= ACTIVITY =
Transcribe exactly, and only, the lines from the one containing "About (316, 1259)" through the last line of the data.

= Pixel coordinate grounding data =
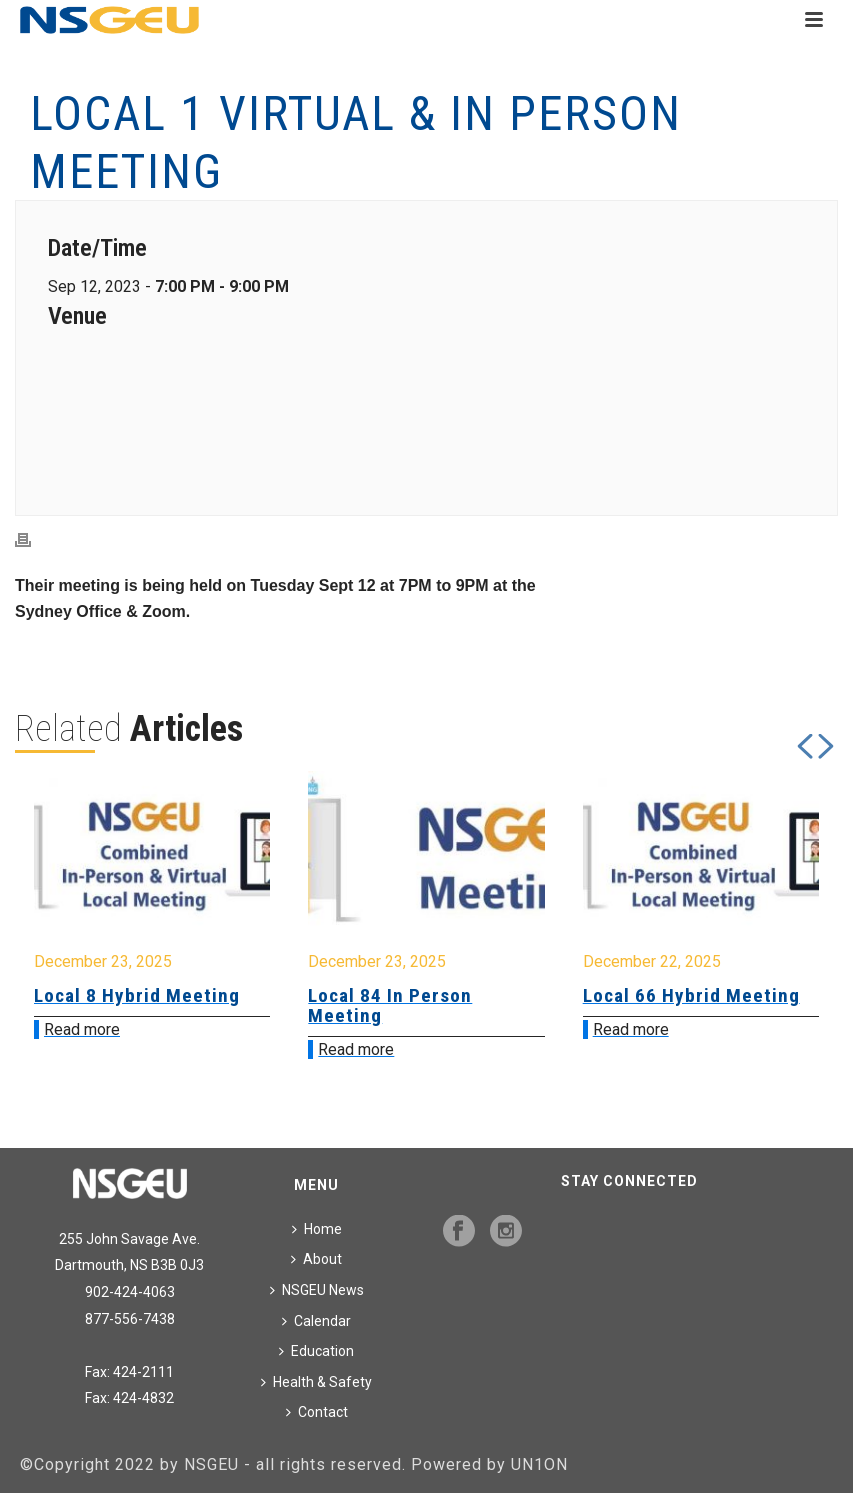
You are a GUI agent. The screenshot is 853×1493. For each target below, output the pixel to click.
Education (316, 1351)
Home (317, 1229)
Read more (82, 1029)
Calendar (316, 1321)
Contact (317, 1412)
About (316, 1259)
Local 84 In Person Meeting (390, 1005)
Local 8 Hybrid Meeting (137, 995)
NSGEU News (317, 1290)
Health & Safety (316, 1382)
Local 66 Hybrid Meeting (691, 995)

= ANSWER TO THIS EXERCISE =
About (316, 1259)
Local 84 In Person Meeting (390, 1005)
Local 8 Hybrid Meeting (137, 995)
NSGEU News (317, 1290)
Health & Safety (316, 1382)
Local 66 Hybrid Meeting (691, 995)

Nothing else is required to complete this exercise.